Nei racconti La bambina rubata e Il ritorno del figlio, Grazia Deledda – premio Nobel per la Letteratura del 1926 – esplora con straordinaria intensità i confini tra pietà, colpa e redenzione. Ambientate in una isola profondamente segnata da rigide convenzioni sociali, le due storie ruotano attorno alla presenza fragile e perturbante dell’infanzia: un bambino abbandonato e una bambina sottratta diventano specchi morali che costringono gli adulti a confrontarsi con le proprie coscienze.

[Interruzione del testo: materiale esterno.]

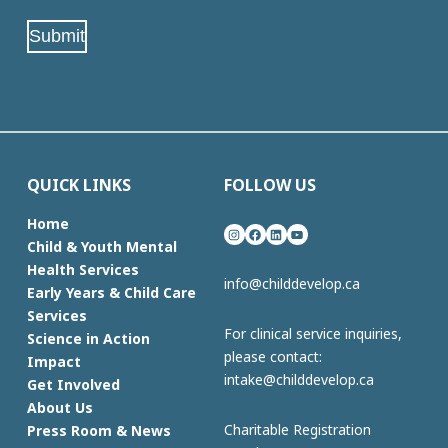
(Required)
Submit
QUICK LINKS
FOLLOW US
Home
Instagram
Facebook
LinkedIn
YouTube
Child & Youth Mental
Health Services
info@childdevelop.ca
Early Years & Child Care
Services
For clinical service inquiries,
Science in Action
please contact:
Impact
intake@childdevelop.ca
Get Involved
About Us
Charitable Registration
Press Room & News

Attraverso personaggi segnati dal dolore, dalla marginalità e dal rimorso, Deledda indaga i conflitti interiori e le tensioni di una comunità sospesa tra solidarietà e diffidenza. L’innocenza infantile irrompe come forza rivelatrice, capace di smascherare ipocrisie e risvegliare sentimenti sopiti, ma anche di far emergere oscuri risentimenti.
Con una prosa evocativa e profondamente psicologica, l’autrice costruisce due racconti complementari che interrogano il lettore su una domanda universale: cosa accade quando la fragilità incontra un mondo segnato dalla sofferenza? Un’opera intensa e attuale, capace di toccare le corde più profonde dell’animo umano.

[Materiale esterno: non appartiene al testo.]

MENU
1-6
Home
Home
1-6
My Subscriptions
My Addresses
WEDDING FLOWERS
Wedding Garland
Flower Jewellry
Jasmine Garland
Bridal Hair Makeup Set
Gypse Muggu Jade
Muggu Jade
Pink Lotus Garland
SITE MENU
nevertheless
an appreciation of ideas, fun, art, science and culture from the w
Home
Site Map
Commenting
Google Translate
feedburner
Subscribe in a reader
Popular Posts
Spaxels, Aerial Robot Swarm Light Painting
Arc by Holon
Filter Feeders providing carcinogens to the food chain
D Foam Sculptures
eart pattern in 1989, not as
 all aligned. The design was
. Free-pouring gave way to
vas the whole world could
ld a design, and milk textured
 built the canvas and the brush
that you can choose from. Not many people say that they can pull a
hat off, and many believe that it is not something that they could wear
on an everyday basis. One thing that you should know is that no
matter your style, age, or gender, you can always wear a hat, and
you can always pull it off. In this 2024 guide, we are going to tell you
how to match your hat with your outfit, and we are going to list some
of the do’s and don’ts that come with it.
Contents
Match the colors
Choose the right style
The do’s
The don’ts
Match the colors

Ettore Barra è giornalista ed editore, dottore magistrale in Scienze storiche, con specializzazione in storia medievale e rinascimentale. I suoi interessi di ricerca riguardano la storia del pensiero e delle dottrine politiche, con particolare attenzione ai temi del Novecento, tra cui potere, libertà e responsabilità individuale.
Dal 2018 dirige la nuova serie della rivista di cultura e attualità Riscontri, fondata da Mario Gabriele Giordano, proseguendone la tradizione editoriale e promuovendo una visione della cultura come coscienza critica, fondata su rigore scientifico e indipendenza intellettuale.

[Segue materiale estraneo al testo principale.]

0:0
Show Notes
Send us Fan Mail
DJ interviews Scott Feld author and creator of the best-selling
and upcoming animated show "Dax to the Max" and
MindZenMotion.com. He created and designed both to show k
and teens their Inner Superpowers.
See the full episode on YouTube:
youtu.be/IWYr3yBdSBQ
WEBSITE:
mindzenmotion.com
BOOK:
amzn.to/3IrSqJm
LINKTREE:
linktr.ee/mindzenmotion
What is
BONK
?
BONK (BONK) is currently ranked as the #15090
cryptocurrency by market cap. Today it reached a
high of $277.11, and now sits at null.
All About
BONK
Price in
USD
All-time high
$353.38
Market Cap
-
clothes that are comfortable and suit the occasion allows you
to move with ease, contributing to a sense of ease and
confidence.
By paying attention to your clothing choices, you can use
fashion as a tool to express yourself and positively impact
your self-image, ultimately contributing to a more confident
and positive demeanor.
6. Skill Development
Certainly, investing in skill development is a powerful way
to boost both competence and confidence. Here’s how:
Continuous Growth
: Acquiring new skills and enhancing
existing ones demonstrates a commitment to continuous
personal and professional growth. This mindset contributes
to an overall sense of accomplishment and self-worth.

Per Il Terebinto Edizioni ha curato l’edizione critica dell’Apologia contro la bolla e la censura della Curia romana di Costantino Grimaldi (2017) e ha pubblicato il volume Il pensiero politico di Costantino Grimaldi. Inquisizione e conflitto giurisdizionale nel Regno di Napoli, dedicato alle dinamiche politico-religiose tra XVII e XVIII secolo.